Try to solve the problem yourself and post your code when you get stuck.

(Hint: First, generate all possible combinations of your four-letter "alphabet" and then worry about which ones are real dictionary words.)

djuran89
July 5th, 2012, 05:39 PM
OK.
Probelm is here for example when I type "g","o","l","d" he just find the word gold, and not to find a gol.
I don't know how to write correctly if function, to find me the words with three and four letters


HTML:


<form action="" method="post">
<input id="box" name="letter1" type="text">
<input id="box" name="letter2" type="text">
<input id="box" name="letter3" type="text">
<input id="box" name="letter4" type="text">
<input type="submit">
</form>
PHP:


$letter1 = $_POST['letter1'];
$letter2 = $_POST['letter2'];
$letter3 = $_POST['letter3'];
$letter4 = $_POST['letter4'];


$array = array('cut','put','work','gol','gold');


for ($x=0; $x<sizeof($array); $x++)

$pos1 = strpos($array[$x], $letter1);
$pos2 = strpos($array[$x], $letter2);
$pos3 = strpos($array[$x], $letter3);
$pos4 = strpos($array[$x], $letter4);


if ($pos1!== false and $pos2!== false and $pos3!== false and $pos4!== false){
echo $array[$x]."<BR>";

}

SeijiSensei
July 5th, 2012, 07:09 PM
If the search space is limited to three or four letters, then just have the script generate all possible combinations of the input and see which matches. With four letters, there are only 4! = 24 combinations to generate.

djuran89
July 5th, 2012, 08:57 PM
can be something simpler ? because I after need make script for 12 letter and then it would be many combinations.

trent.josephsen
July 5th, 2012, 09:35 PM
I think SeijiSensei and myself were assuming you had something of a much larger dictionary in mind than just a few words. If you only have a handful of words to check against, then yes it's going to be quicker to check each word individually to see whether it contains (only) the letters in your alphabet than to generate all the possible combinations.

If you're actually looking for all 9 to 12 letter words in the English language (or some other natural language), then, umm, yeah, you're going to find a lot of words no matter how you do it.

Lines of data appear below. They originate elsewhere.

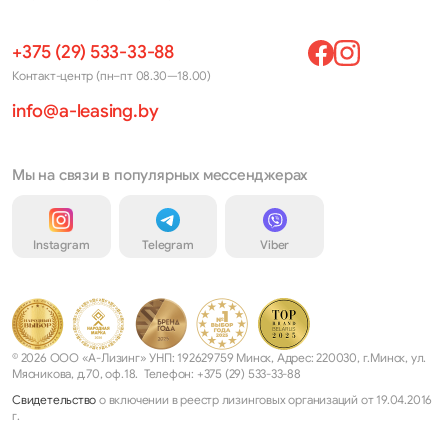
+375 (29) 533-33-88
Контакт-центр (пн–пт 08.30—18.00)
info@a-leasing.by
Мы на связи в популярных мессенджерах
Instagram
Telegram
Viber
© 2026 ООО «А-Лизинг» УНП: 192629759 Минск, Адрес: 220030, г.Минск, ул.
Мясникова, д.70, оф.18. Телефон: +375 (29) 533-33-88
Свидетельство
о включении в реестр лизинговых организаций от 19.04.2016
г.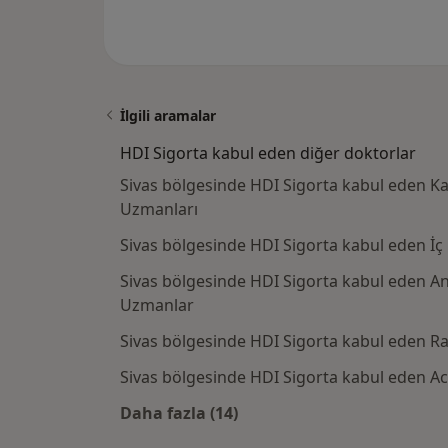
İlgili aramalar
HDI Sigorta kabul eden diğer doktorlar
Sivas bölgesinde HDI Sigorta kabul eden K
Uzmanları
Sivas bölgesinde HDI Sigorta kabul eden İç 
Sivas bölgesinde HDI Sigorta kabul eden A
Uzmanlar
Sivas bölgesinde HDI Sigorta kabul eden R
Sivas bölgesinde HDI Sigorta kabul eden Aci
Daha fazla (14)
Kategoride daha fazlası: HDI Sigo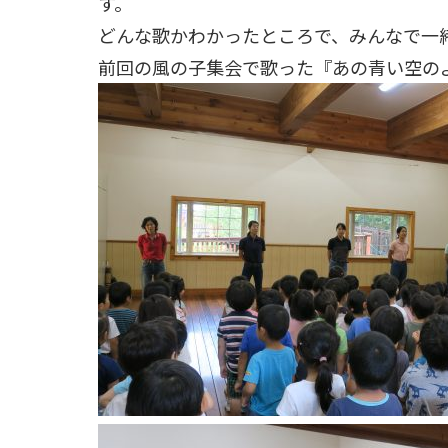
す。
どんな歌かわかったところで、みんなで一
前回の風の子集会で歌った『あの青い空の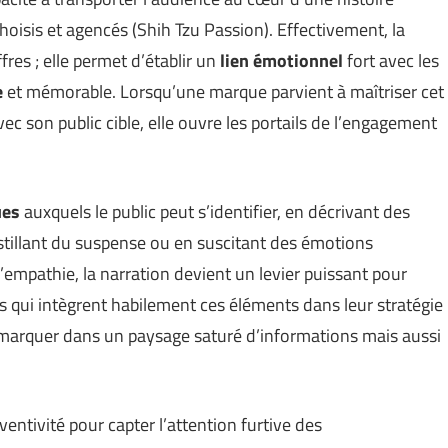
oisis et agencés (
Shih Tzu Passion
). Effectivement, la
fres ; elle permet d’établir un
lien émotionnel
fort avec les
e
et mémorable. Lorsqu’une marque parvient à maîtriser cet
vec son public cible, elle ouvre les portails de l’engagement
ues
auxquels le public peut s’identifier, en décrivant des
istillant du suspense ou en suscitant des émotions
 l’empathie, la narration devient un levier puissant pour
ues qui intègrent habilement ces éléments dans leur stratégie
arquer dans un paysage saturé d’informations mais aussi
entivité pour capter l’attention furtive des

Anyway, so you've got the basic algorithm down: for each word in the dictionary, see whether it meets the criteria; if so, print it. It's the criteria itself that you haven't worked out yet. Checking whether the word contains every letter in your alphabet isn't working; you need to determine whether the word contains only letters found in your alphabet. (I imagine you want to count duplicates as distinct letters, too, but I'll leave that out for now.)

So get a sheet of paper, and write the letters D G L O across the top. Now write down the word "dog" and ask yourself: "How could I tell whether the word "dog" contains only letters from the four-letter alphabet at the top of the page?" You're going to have to compare one letter at a time and it's going to involve a lot of repetition. (When you implement it in code, it'll probably involve a nested loop.)

Now do the same thing with the alphabet A B C D E G H I L N O P R T U Y and the word "copyrighted". You should be seeing patterns that you can use to write code.

(Real solutions to similar problems often make use of a technique whose name I can't recall, but it amounts to checking prefixes and not just whole words. E.g. if the input letters are ['e', 'g', 'l', 'm', 'o', 'o', 't', 'y', 'y'], you can pretty quickly rule out any combination that starts with "eglm-" regardless of the order of the other five characters, because there is no word (in the dictionary I'm using) that begins with that prefix.)